Assigned task: Restate word for word all of the lines below, with each image left out.

Start of Exercise inputs

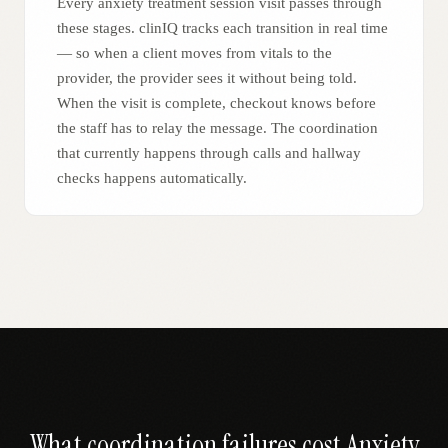
Every anxiety treatment session visit passes through
these stages. clinIQ tracks each transition in real time
— so when a client moves from vitals to the
provider, the provider sees it without being told.
When the visit is complete, checkout knows before
the staff has to relay the message. The coordination
that currently happens through calls and hallway
checks happens automatically.
What coordination failures cost
Anxiety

End of Exercise inputs

Answer box:
Every anxiety treatment session visit passes through
these stages. clinIQ tracks each transition in real time
— so when a client moves from vitals to the
provider, the provider sees it without being told.
When the visit is complete, checkout knows before
the staff has to relay the message. The coordination
that currently happens through calls and hallway
checks happens automatically.
What coordination failures cost
Anxiety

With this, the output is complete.